This somewhat extreme example shows, I think, the challenges faced by anyone who writes today of real people of the past. In the East, particularly at the time the scriptures were written, there was a completely different understanding of what constituted a biography or history. Myth was a most wonderful device used to express the essence of a person, and the readers (or more often hearers) of the story, understood that. It didn’t matter so much what someone actually did, as who they were, their drive, their motive, their very essence or expression of the Divine, which, I personally believe expresses through all of us.

Nowadays, it seems that people are obsessed with facts and proof. Someone did this – we can prove it; we have a photograph or a written record of it. Someone said this – we can prove it; we have a recording of it. Someone thought this – we can prove it, we have a letter from them that is evidence of the fact. If you were to write someone’s biography without sufficient footnotes, it would be seen as risible. But with all my heart I believe facts miss the point completely.

How often within one day does your behaviour change? How often within one season do you fluctuate between joy and sorrow, between certainty and doubt? How often in your lifetime so far have you swung between kindness and unkindness; between elation and despair; between rage and love? Are there photographs of you which were taken when you were unaware and you look terrible, and others where you actually look quite nice? Have you ever written a letter to someone – perhaps out of duty in thanks for a Christmas gift or something – and said things which you weren’t really feeling at all? Have you ever been out of sorts and said something that later you think, “I don’t really think that at all, I was just in a bad mood.” One day, perhaps, depending on whose hands these things fall into, someone could write a very factual story of your life. But, while all of those facts would be there in your own image, handwriting, recording of your voice, it wouldn’t capture you at all.

This, I think, is one of the dangers of modern biography.
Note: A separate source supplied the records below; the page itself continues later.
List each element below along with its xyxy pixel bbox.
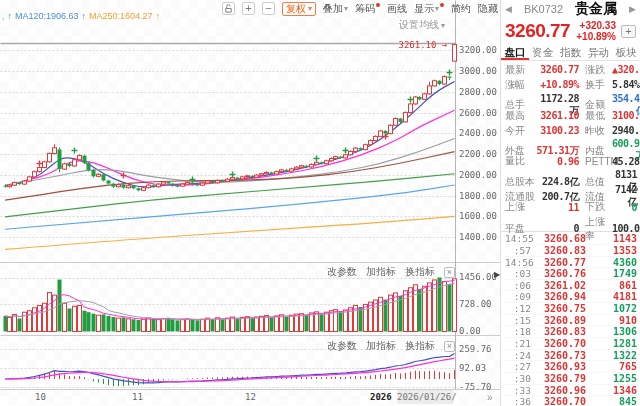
volume-tick-label: 1456.00: [459, 272, 497, 282]
stat-value: 0: [612, 202, 637, 213]
chips-button[interactable]: 筹码: [355, 2, 380, 16]
tick-volume: 910: [597, 315, 637, 326]
tab-板块[interactable]: 板块: [612, 44, 640, 60]
stat-value: 3260.77: [535, 64, 579, 75]
tick-volume: 1346: [597, 385, 637, 396]
stat-label: 换手: [579, 78, 612, 92]
date-range-box[interactable]: 2026/01/26/—: [397, 390, 454, 404]
tick-time: :24: [505, 350, 533, 361]
tick-price: 3260.73: [533, 350, 597, 361]
draw-line-button[interactable]: 画线: [387, 2, 407, 16]
tick-row[interactable]: :273260.93765: [505, 361, 637, 373]
simple-mode-button[interactable]: 简约: [451, 2, 471, 16]
tick-row[interactable]: :123260.751072: [505, 303, 637, 315]
price-tick-label: 1800.00: [459, 191, 497, 201]
tick-volume: 845: [597, 396, 637, 406]
tick-row[interactable]: :333260.961346: [505, 385, 637, 397]
panel-button-换指标[interactable]: 换指标: [405, 265, 435, 279]
tick-row[interactable]: :093260.944181: [505, 291, 637, 303]
set-ma-button[interactable]: 设置均线▾: [399, 18, 445, 32]
next-stock-arrow-icon[interactable]: ▶: [629, 4, 636, 14]
price-tick-label: 2400.00: [459, 128, 497, 138]
chevron-down-icon: ▾: [344, 4, 348, 13]
price-tick-label: 1400.00: [459, 232, 497, 242]
tick-time: :18: [505, 326, 533, 337]
tick-volume: 765: [597, 361, 637, 372]
ma-legend: ,↑MA120:1906.63↑MA250:1604.27↑: [2, 11, 163, 21]
tick-price: 3260.70: [533, 396, 597, 406]
panel-button-改参数[interactable]: 改参数: [327, 265, 357, 279]
tab-资金[interactable]: 资金: [529, 44, 557, 60]
stat-row: 量比0.96PETTM45.28: [505, 154, 637, 169]
tick-volume: 4181: [597, 291, 637, 302]
stat-row: 平盘0上涨率100.00%: [505, 215, 637, 230]
tick-volume: 1143: [597, 233, 637, 244]
close-icon[interactable]: ×: [444, 341, 455, 352]
stat-row: 总手1172.28万金额354.42亿: [505, 93, 637, 108]
tick-row[interactable]: 14:563260.774360: [505, 257, 637, 269]
stat-label: 总股本: [505, 175, 535, 189]
draw-line-label: 画线: [387, 2, 407, 16]
stat-label: 上涨: [505, 200, 535, 214]
time-tick-label: 10: [35, 392, 46, 402]
panel-button-加指标[interactable]: 加指标: [366, 265, 396, 279]
ma-legend-item: MA250:1604.27: [89, 11, 153, 21]
price-tick-label: 2000.00: [459, 170, 497, 180]
display-button[interactable]: 显示▾: [414, 2, 444, 16]
tick-volume: 1322: [597, 350, 637, 361]
tick-price: 3260.70: [533, 338, 597, 349]
chips-label: 筹码: [355, 2, 375, 16]
price-change: +320.33 +10.89%: [575, 20, 616, 42]
tick-row[interactable]: :213260.701281: [505, 338, 637, 350]
stock-code: BK0732: [524, 3, 563, 15]
tick-row[interactable]: :033260.761749: [505, 268, 637, 280]
tick-row[interactable]: :573260.831353: [505, 245, 637, 257]
zoom-in-button[interactable]: +: [242, 2, 255, 15]
tab-指数[interactable]: 指数: [557, 44, 585, 60]
ma-legend-item: ↑: [156, 11, 161, 21]
stat-value: 45.28: [612, 156, 640, 167]
lock-open-icon: [224, 4, 233, 13]
adjust-price-button[interactable]: 复权▾: [282, 2, 316, 16]
price-tick-label: 3000.00: [459, 66, 497, 76]
overlay-button[interactable]: 叠加▾: [323, 2, 348, 16]
tick-row[interactable]: :183260.831306: [505, 326, 637, 338]
panel-button-改参数[interactable]: 改参数: [327, 339, 357, 353]
tick-price: 3260.77: [533, 257, 597, 268]
price-chart-canvas[interactable]: [0, 0, 500, 390]
panel-button-加指标[interactable]: 加指标: [366, 339, 396, 353]
axis-expand-button[interactable]: »: [487, 392, 493, 403]
stat-label: 今开: [505, 124, 535, 138]
lock-icon[interactable]: [222, 2, 235, 15]
tick-row[interactable]: 14:553260.681143: [505, 233, 637, 245]
stat-label: 下跌: [579, 200, 612, 214]
panel-button-换指标[interactable]: 换指标: [405, 339, 435, 353]
tick-time: :09: [505, 291, 533, 302]
tick-row[interactable]: :303260.791255: [505, 373, 637, 385]
add-to-watchlist-button[interactable]: +: [621, 25, 636, 38]
notification-dot-icon: [440, 3, 444, 7]
tick-volume: 1749: [597, 268, 637, 279]
tick-price: 3260.76: [533, 268, 597, 279]
prev-stock-arrow-icon[interactable]: ◀: [505, 4, 512, 14]
tick-price: 3260.75: [533, 303, 597, 314]
zoom-out-button[interactable]: −: [262, 2, 275, 15]
close-icon[interactable]: ×: [444, 267, 455, 278]
tick-trade-list[interactable]: 14:553260.681143:573260.83135314:563260.…: [501, 232, 640, 406]
stat-value: 0.96: [535, 156, 579, 167]
tick-time: :36: [505, 396, 533, 406]
tick-row[interactable]: :153260.89910: [505, 315, 637, 327]
stat-value: 2940.44: [612, 125, 640, 136]
tick-row[interactable]: :363260.70845: [505, 396, 637, 406]
macd-panel-buttons: 改参数加指标换指标×: [0, 339, 455, 353]
tick-price: 3260.93: [533, 361, 597, 372]
quote-tabs: 盘口资金指数异动板块: [501, 44, 640, 61]
tab-异动[interactable]: 异动: [584, 44, 612, 60]
quote-header: ◀ BK0732 贵金属 ▶: [501, 0, 640, 18]
tick-row[interactable]: :063261.02861: [505, 280, 637, 292]
price-tick-label: 2800.00: [459, 87, 497, 97]
macd-tick-label: 259.76: [459, 344, 492, 354]
tab-盘口[interactable]: 盘口: [501, 44, 529, 60]
volume-panel-buttons: 改参数加指标换指标×: [0, 265, 455, 279]
tick-row[interactable]: :243260.731322: [505, 350, 637, 362]
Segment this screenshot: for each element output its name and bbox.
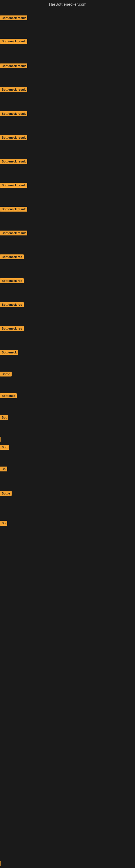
bottleneck-result-item: Bottleneck res <box>0 254 24 260</box>
bottleneck-badge: Bottleneck result <box>0 183 27 188</box>
bottleneck-result-item: Bott <box>0 445 9 451</box>
bottleneck-badge: Bottleneck result <box>0 87 27 92</box>
bottleneck-badge: Bottleneck result <box>0 39 27 44</box>
bottleneck-result-item: Bottleneck result <box>0 135 27 141</box>
bottleneck-badge: Bo <box>0 467 7 471</box>
bottleneck-result-item: Bottleneck result <box>0 111 27 117</box>
bottleneck-result-item: Bottleneck result <box>0 230 27 237</box>
cursor-line <box>0 437 1 442</box>
bottleneck-badge: Bottleneck res <box>0 254 24 259</box>
bottleneck-result-item: Bottle <box>0 372 12 378</box>
bottleneck-result-item: Bottleneck <box>0 350 18 356</box>
bottleneck-badge: Bot <box>0 415 8 420</box>
bottleneck-badge: Bottleneck result <box>0 135 27 140</box>
bottleneck-badge: Bottleneck res <box>0 302 24 307</box>
bottleneck-badge: Bottleneck res <box>0 278 24 283</box>
bottleneck-badge: Bottleneck result <box>0 230 27 236</box>
bottleneck-badge: Bottleneck res <box>0 326 24 331</box>
cursor-line <box>0 861 1 866</box>
bottleneck-badge: Bottlenec <box>0 393 17 398</box>
bottleneck-badge: Bottleneck result <box>0 207 27 212</box>
bottleneck-result-item: Bottleneck result <box>0 39 27 45</box>
bottleneck-result-item: Bo <box>0 467 7 472</box>
bottleneck-badge: Bottleneck result <box>0 16 27 20</box>
bottleneck-result-item: Bottleneck res <box>0 278 24 284</box>
bottleneck-result-item: Bottleneck res <box>0 326 24 332</box>
site-title: TheBottlenecker.com <box>0 0 135 9</box>
bottleneck-result-item: Bot <box>0 415 8 421</box>
bottleneck-result-item: Bottleneck result <box>0 63 27 69</box>
bottleneck-badge: Bottle <box>0 491 12 496</box>
bottleneck-badge: Bo <box>0 521 7 526</box>
bottleneck-result-item: Bottlenec <box>0 393 17 399</box>
bottleneck-result-item: Bottleneck result <box>0 183 27 189</box>
bottleneck-badge: Bottleneck result <box>0 159 27 164</box>
bottleneck-badge: Bottleneck result <box>0 63 27 68</box>
bottleneck-badge: Bottle <box>0 372 12 376</box>
bottleneck-badge: Bottleneck result <box>0 111 27 116</box>
bottleneck-result-item: Bottle <box>0 491 12 497</box>
bottleneck-badge: Bott <box>0 445 9 450</box>
bottleneck-result-item: Bottleneck result <box>0 159 27 165</box>
bottleneck-result-item: Bottleneck result <box>0 207 27 213</box>
bottleneck-result-item: Bottleneck result <box>0 16 27 22</box>
bottleneck-result-item: Bottleneck result <box>0 87 27 93</box>
bottleneck-result-item: Bottleneck res <box>0 302 24 308</box>
bottleneck-badge: Bottleneck <box>0 350 18 355</box>
bottleneck-result-item: Bo <box>0 521 7 527</box>
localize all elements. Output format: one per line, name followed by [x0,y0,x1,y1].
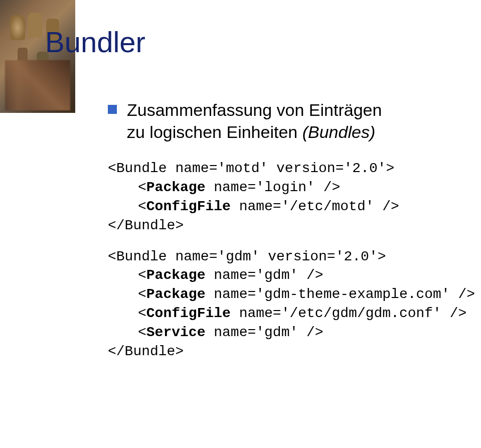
code2-l2: <Package name='gdm' /> [108,267,324,283]
bullet-square-icon [108,105,117,114]
slide-content: Bundler Zusammenfassung von Einträgen zu… [35,0,481,361]
code2-l4: <ConfigFile name='/etc/gdm/gdm.conf' /> [108,306,466,321]
code-block-1: <Bundle name='motd' version='2.0'> <Pack… [108,159,481,235]
summary-line1: Zusammenfassung von Einträgen [127,100,382,119]
summary-line2-pre: zu logischen Einheiten [127,122,302,141]
code2-l3: <Package name='gdm-theme-example.com' /> [108,286,475,302]
code1-l1: <Bundle name='motd' version='2.0'> [108,161,394,176]
summary-line2-italic: (Bundles) [302,122,376,141]
code2-l1: <Bundle name='gdm' version='2.0'> [108,249,386,264]
code2-l6: </Bundle> [108,344,184,359]
code1-l4: </Bundle> [108,218,184,233]
slide-body: Zusammenfassung von Einträgen zu logisch… [108,99,481,361]
bullet-item: Zusammenfassung von Einträgen zu logisch… [108,99,481,143]
code1-l3: <ConfigFile name='/etc/motd' /> [108,199,399,214]
code-block-2: <Bundle name='gdm' version='2.0'> <Packa… [108,247,481,361]
summary-text: Zusammenfassung von Einträgen zu logisch… [127,99,382,143]
slide-title: Bundler [45,25,481,59]
code1-l2: <Package name='login' /> [108,180,340,195]
code2-l5: <Service name='gdm' /> [108,325,324,340]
A fictional account of a real person’s life is obviously the interpretation of the novelist. If it is worth reading at all it will contain truths not only about the subject of the book but also about the author’s view of humanity. Readers understand that and have the opportunity to interpret it at face value, as they choose. Biographies though – particularly those with the stamp of having been written by someone with a particular qualification – take on an authoritarian aspect. They are bound by facts. They are provable....and facts are so often mistaken for Truth.

Facts have their place but are far less reliable than Truth. To my mind, the closest we can come to the Truth of another person (of the past) is what you sense about them as you read the many contradictory facts of their life. Sometimes it is possible, even within the confines of one’s own mental agenda, to simply sense how they saw the world; what it was like to stand in their shoes, feel how they felt – it cannot be proved it can only be experienced and is filtered through one’s own experience...but it comes closer to the depths of a person than what is simply ‘proven’.

Facts are not all they seem, I think. Truth is everything and is so seldom recorded. We sense it by contemplating and viewing the lives of people about whom we write or in whom we are interested or to whom we feel drawn, though we can never be prove the truth of our contemplations and yet, there really is no need for proof – everything is interpretation anyway. (A quotation from Franz Werfel’s ‘Song of Bernadette’ comes to mind: for those who believe, no explanation is necessary; "for those who do not believe, no explanation is possible.” It seems to apply to so many things....)

1 comment:

May said...

Yes, it is possible to miss the forest for the trees, with all the insistence on 'facts'.